Welcome to your life 
Acting on your best behaviour 

Turn your back on mother nature

He looks up this time and his eyes shimmer as hard pressed lips hold back a wave that can never be mistake other than pure disappointment. She waits while the question sits long in the room until he realize that she had released an elephant into the room. She uses his honesty against him in the only way to force him to see what he refuses to admit. It is not enough to allow silence speak it's volumes. HE must be made to say what his mind does not allow him to say. He finally stomachs a response with a cracking voice, he says.....

"The warm jets can be heard, but they never arrive. The Calvary arrives when the onslaught is over and there is nothing to bury but the dead. Shoulders are always looked over only to find no one....no one there. There is no retreat since there is no tomorrow promised. I have to jump first, be vicious and relentless before I get overwhelmed. I have never won. NEVER. I've only lost and lost heavily to the point where I have to readjust what is losing and what is making sure they do not win. I can only force a stalemate if lucky or at least make sure that their victory is tasteless and vile. So no.....no one has or will save me and you can not ever convince me that I will ever be saved because that child has already been lost. I can save others, but I can never be save." 

"Tell me why you were not saved?"

"You do not save the expendable or the worthless and I am far aware that I am both."

The breakthrough left him rasped and shaken, yet he continues to sit. Conversation is continued as time is bent and warped once more. A philosophy of worthlessness is shared in which he says that he had learned the nature of many simply by taking on a lowly role or being Machiavellian enough. He is quit tactical, yet his methods would have the general leading the defense and losing the war for the mere thought of "what is right over what is best". His ability to map out the cruelty he has face in the hands of others marveled her. How he declared placing himself in positions that tried the confidence and trust of another only to note that people would make offering to wolves as well as they say good day. Conversations reach upon those he does value and after some insight there is a mutual understanding that the concept of redemption is never a venture that is taken upon one's own shoulder's unless it's their own.

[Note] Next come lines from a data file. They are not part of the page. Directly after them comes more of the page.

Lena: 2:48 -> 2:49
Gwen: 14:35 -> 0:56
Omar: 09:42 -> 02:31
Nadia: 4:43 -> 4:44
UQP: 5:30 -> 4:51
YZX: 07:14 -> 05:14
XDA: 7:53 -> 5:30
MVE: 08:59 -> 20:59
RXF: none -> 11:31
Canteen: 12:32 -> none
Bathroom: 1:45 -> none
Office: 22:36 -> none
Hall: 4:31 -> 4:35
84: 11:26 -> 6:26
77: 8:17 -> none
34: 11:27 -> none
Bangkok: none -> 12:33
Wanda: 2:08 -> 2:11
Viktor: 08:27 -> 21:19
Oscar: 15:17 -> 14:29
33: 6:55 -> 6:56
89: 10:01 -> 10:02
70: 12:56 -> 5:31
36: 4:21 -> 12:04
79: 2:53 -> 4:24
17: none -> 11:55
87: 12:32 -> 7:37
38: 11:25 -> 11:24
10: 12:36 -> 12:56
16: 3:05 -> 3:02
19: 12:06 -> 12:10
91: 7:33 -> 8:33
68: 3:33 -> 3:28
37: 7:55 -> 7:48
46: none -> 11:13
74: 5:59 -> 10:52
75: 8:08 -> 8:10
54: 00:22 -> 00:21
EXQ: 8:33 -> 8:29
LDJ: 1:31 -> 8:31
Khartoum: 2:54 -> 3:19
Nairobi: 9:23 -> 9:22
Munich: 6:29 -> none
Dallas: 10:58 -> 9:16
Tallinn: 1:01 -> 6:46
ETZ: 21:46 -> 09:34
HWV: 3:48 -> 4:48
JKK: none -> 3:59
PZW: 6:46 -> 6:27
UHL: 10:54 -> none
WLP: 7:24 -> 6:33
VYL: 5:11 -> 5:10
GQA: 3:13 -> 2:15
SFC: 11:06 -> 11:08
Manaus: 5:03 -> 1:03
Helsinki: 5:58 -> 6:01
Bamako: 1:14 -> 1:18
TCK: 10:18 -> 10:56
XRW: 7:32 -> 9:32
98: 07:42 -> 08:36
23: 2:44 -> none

Time moves slowly here as the bend often loops and allows moments to be relived. The understanding is that he has collected a good amount of favors from many who have valued his help and yet while it may be true that it may be easier to reunite shoulder and joint on his own when certain individuals are asked to honor promises made in the past, others have attempted to assist if only move aside. Favors are as valuable as uncashed checks and even their ink is lost with time and scrutiny. He's learned that he value assistance more than promises, yet no one will be willing to assist until you have taken the task to hand for yourself and many times it is completed with help as soon as an end is visible.

No one saves you still, even if you are close to the end. Especially then.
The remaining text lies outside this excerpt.